How loud is TOO LOUD..?
I’ve been thinking about Verb, Reverb and Amplify again this week.
A basic recap…
…verb is the wonderful thing you do, reverb is the natural social echoes that creates, and amplify is where you tell that story using advertising so that more people see it.
I’ve been booting the analogy around with Simon, Toby and Andrew. And through doing so, there are now lots of other interesting ways to think about the issue of ‘phasing’ your social activity with more traditional activity.
More on all of those another day.
But one of the things that felt immediately relevant was the issue of volume.
Marketing folks want things to be a hell of a lot louder than normal folks, because the louder they become, the more people hear them. And so their sense of what’s appropriately loud can go, well, a bit off sometimes.
Watch this…
(via Mark, thanks chap)
That’s the advertiser’s own cut of what happened. And yet it still manages to come over all… creepy.

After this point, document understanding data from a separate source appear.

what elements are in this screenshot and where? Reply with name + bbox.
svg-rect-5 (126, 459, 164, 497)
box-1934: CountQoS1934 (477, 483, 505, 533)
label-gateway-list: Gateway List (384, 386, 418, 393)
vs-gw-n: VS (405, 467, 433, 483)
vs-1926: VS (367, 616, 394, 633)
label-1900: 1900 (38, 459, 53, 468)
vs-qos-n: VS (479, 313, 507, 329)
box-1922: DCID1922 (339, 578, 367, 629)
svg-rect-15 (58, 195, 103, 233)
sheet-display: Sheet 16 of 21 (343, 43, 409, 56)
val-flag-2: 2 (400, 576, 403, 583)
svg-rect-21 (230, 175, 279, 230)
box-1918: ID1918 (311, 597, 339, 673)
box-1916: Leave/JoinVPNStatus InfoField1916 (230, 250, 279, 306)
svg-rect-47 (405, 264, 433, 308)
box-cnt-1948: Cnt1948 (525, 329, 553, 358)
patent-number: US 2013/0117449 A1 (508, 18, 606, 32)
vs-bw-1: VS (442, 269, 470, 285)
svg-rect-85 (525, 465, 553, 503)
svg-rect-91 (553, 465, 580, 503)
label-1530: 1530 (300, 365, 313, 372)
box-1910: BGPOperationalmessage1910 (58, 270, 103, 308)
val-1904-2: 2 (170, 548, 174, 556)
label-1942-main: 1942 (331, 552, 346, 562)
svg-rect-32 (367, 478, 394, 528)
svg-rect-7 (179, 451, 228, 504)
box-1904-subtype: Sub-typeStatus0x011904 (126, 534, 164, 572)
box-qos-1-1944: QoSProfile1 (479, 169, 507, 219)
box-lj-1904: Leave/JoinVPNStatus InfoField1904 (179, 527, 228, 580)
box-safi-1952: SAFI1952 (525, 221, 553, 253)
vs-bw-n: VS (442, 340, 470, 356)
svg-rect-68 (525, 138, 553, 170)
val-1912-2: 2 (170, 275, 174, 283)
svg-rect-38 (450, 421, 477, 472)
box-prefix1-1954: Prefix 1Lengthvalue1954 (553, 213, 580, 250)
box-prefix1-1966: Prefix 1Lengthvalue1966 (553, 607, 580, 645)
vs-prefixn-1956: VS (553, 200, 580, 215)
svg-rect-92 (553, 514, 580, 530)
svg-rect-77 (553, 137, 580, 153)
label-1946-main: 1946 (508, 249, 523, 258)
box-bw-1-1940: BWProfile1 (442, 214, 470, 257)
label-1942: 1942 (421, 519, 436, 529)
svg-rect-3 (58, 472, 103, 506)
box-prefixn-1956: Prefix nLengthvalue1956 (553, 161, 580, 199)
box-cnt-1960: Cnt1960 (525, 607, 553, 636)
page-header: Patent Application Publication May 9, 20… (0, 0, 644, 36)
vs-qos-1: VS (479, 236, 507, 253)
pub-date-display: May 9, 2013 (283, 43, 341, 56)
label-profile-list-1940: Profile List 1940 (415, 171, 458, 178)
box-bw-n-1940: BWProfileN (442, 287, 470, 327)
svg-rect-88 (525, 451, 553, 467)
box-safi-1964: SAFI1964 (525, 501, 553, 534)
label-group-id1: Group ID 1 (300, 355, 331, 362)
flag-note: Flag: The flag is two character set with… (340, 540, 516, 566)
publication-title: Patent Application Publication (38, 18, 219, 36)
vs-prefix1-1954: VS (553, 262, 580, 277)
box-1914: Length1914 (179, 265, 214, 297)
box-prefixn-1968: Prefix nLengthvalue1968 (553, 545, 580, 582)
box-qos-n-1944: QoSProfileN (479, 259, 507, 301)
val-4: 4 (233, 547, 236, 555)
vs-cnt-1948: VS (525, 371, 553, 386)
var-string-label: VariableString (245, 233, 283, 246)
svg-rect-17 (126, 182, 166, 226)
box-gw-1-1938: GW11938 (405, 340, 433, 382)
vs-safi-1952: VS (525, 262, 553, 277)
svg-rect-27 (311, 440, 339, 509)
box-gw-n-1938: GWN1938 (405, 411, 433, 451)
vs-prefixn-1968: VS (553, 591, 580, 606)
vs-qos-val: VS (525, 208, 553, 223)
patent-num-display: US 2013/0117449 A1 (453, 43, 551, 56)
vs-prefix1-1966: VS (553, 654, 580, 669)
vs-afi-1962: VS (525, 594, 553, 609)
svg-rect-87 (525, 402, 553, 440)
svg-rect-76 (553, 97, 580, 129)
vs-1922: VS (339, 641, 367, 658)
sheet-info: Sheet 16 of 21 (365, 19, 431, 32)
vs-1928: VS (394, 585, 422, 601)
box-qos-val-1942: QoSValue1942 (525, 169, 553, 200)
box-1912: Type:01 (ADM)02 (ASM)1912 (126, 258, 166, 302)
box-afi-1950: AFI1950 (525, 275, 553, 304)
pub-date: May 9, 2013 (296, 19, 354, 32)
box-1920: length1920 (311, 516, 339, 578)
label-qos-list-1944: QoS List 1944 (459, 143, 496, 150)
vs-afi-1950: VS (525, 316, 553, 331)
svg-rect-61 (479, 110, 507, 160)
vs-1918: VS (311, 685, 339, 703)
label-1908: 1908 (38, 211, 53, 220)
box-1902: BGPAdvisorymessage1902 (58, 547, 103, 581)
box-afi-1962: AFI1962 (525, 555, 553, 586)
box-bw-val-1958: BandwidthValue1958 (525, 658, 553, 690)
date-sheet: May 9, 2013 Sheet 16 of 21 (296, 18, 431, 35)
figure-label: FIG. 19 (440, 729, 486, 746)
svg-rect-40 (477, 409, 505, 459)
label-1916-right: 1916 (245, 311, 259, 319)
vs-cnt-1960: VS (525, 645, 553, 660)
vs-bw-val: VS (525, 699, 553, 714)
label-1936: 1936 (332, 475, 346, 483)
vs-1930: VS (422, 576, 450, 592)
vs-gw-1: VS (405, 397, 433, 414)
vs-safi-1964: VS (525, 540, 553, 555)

Look at the poor guy, Chris. This is not the posture of someone enjoying the experience…
Since then, the begrudgingly-willing protagonist, Chris, has tweeted a link to an article in his local paper about what happened… an excerpt:
They [Wheat Thins] never stopped to think of the emotional damage they’d inflicted on poor Chris, with his now 13,000 followers, mostly 16, who ridicule him endlessly as “Wheat Thins Guy.” As I peruse the @ChrisMacho stream, I see today’s hater is from “Mentally_Stoned”: “just saw the commercial. checked out ur profile to see if ur real, i have no intention of following tho.”

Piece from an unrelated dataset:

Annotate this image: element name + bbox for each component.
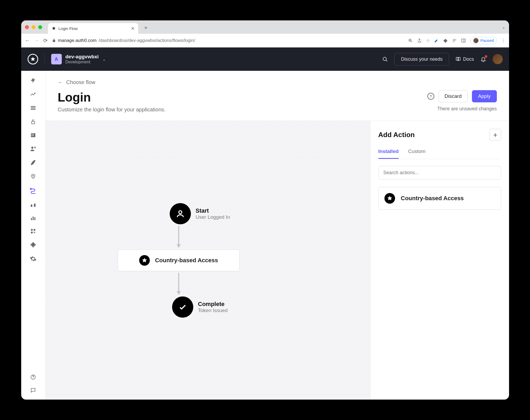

“I have a lot of haters,” Chris says. “They expect me to be talking about Wheat Thins. People think I owe them something.”
Wheat Thins wanted what they did to be really loud, to turn the volume up to 11.
They never stopped to ask Chris if that was alright with him. They just paid him a small, one-off fee. And ruined twitter for him.
There’s a lesson in that for anyone in marketing, I think. Just because you want it to be loud, doesn’t mean normal people do.